── Records supplied

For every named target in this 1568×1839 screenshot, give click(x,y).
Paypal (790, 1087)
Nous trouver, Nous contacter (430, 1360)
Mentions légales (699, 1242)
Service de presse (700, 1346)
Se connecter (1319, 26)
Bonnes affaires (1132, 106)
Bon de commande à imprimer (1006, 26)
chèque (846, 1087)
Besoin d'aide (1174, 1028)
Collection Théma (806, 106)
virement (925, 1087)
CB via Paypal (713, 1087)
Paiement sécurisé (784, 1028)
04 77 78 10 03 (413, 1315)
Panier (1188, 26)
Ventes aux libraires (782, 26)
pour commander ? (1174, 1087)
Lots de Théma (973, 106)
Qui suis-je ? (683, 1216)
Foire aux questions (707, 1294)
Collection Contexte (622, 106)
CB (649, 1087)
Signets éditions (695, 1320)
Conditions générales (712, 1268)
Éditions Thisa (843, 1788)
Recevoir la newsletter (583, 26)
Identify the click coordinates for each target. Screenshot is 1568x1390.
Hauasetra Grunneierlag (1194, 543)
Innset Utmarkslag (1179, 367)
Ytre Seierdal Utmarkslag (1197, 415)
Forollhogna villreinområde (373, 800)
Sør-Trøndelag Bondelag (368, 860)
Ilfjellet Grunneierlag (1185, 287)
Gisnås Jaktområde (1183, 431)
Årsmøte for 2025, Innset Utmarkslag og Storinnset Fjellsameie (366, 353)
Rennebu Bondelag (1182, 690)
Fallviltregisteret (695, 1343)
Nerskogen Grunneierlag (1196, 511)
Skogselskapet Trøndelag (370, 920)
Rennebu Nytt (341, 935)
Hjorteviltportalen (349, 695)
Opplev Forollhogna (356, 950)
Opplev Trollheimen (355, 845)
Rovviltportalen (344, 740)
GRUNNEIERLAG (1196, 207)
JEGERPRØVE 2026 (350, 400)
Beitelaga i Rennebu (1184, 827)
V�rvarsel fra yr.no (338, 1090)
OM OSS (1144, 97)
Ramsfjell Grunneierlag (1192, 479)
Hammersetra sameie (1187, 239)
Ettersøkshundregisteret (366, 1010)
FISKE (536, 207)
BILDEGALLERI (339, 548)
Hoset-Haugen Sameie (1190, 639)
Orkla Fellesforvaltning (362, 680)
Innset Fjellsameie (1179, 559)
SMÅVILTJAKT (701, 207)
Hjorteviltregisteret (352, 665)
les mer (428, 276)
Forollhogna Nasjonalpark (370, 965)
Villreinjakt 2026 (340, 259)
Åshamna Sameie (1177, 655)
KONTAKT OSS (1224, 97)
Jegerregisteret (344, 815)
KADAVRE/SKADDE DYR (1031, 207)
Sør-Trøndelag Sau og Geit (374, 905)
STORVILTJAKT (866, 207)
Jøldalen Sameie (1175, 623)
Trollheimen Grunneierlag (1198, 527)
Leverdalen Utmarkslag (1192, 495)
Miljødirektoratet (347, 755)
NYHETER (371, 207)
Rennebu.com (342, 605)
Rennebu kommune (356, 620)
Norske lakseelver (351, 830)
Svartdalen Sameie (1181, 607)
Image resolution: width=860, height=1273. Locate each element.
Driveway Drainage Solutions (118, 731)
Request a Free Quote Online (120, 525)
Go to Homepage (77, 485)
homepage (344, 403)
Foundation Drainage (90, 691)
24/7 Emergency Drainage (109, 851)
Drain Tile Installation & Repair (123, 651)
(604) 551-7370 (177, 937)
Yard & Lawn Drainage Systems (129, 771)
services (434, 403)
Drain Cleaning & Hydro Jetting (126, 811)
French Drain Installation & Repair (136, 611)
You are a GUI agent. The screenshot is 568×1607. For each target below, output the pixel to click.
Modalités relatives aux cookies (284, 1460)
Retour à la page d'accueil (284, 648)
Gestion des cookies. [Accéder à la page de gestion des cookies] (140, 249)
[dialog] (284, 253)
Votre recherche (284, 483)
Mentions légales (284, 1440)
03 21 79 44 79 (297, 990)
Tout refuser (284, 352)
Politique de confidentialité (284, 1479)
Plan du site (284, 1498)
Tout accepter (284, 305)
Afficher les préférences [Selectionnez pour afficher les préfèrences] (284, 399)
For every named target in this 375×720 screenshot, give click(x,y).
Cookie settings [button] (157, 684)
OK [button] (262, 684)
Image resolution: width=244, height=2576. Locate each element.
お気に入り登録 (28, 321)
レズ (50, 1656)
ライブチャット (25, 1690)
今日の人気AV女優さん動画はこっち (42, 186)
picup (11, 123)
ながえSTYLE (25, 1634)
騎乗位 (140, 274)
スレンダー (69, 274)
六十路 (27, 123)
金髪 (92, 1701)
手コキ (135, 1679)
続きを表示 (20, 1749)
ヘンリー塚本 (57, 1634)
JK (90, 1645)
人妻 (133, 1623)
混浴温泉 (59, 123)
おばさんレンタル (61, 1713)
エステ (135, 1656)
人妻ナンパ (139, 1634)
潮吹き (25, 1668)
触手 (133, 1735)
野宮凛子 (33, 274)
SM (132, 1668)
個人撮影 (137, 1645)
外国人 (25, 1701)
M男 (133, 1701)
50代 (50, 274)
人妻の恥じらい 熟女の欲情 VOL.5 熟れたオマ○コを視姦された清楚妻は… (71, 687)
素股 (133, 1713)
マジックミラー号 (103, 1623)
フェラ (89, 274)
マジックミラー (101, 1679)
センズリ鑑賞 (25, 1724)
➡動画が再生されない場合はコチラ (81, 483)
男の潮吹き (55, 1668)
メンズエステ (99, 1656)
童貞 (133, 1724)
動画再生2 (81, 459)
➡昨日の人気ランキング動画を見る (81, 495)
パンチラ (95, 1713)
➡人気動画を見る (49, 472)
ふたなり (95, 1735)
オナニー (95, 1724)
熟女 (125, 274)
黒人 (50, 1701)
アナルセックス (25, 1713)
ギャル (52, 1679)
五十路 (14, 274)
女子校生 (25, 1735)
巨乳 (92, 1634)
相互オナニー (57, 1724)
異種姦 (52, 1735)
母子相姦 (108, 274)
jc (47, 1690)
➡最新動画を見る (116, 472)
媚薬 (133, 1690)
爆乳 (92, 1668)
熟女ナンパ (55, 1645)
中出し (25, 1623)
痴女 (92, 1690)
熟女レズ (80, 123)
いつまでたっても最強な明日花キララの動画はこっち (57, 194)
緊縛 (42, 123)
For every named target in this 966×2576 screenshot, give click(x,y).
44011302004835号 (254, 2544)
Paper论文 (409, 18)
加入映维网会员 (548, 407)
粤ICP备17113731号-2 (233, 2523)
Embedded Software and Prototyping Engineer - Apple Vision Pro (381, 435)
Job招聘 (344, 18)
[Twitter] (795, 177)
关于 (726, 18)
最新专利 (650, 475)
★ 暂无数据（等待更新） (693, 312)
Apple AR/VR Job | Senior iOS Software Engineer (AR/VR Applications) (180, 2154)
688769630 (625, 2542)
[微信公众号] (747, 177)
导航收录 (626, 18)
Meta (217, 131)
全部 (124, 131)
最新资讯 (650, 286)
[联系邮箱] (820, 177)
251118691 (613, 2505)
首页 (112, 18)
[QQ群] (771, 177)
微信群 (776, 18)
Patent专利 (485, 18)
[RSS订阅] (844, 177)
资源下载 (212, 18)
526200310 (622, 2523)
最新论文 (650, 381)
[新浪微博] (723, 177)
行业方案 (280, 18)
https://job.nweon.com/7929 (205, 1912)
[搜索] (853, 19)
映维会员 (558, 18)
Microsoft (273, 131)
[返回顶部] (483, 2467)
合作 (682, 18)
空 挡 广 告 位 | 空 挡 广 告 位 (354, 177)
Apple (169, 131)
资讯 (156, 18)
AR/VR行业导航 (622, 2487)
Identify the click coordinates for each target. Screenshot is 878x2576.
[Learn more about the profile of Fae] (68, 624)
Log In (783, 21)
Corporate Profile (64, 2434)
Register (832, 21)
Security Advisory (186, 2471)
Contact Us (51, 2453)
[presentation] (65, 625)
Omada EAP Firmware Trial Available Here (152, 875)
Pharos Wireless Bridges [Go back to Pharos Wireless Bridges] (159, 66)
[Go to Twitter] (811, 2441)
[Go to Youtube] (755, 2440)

────

**The problem**:
Using the entries above, give again each line from the one containing "最新论文 (650, 381)" through the last line, exactly and only those.

**Response**:
最新论文 (650, 381)
[新浪微博] (723, 177)
行业方案 (280, 18)
https://job.nweon.com/7929 (205, 1912)
[搜索] (853, 19)
映维会员 (558, 18)
Microsoft (273, 131)
[返回顶部] (483, 2467)
合作 (682, 18)
空 挡 广 告 位 | 空 挡 广 告 位 (354, 177)
Apple (169, 131)
资讯 (156, 18)
AR/VR行业导航 (622, 2487)
Identify the click coordinates for each target. Screenshot is 878x2576.
[Learn more about the profile of Fae] (68, 624)
Log In (783, 21)
Corporate Profile (64, 2434)
Register (832, 21)
Security Advisory (186, 2471)
Contact Us (51, 2453)
[presentation] (65, 625)
Omada EAP Firmware Trial Available Here (152, 875)
Pharos Wireless Bridges [Go back to Pharos Wireless Bridges] (159, 66)
[Go to Twitter] (811, 2441)
[Go to Youtube] (755, 2440)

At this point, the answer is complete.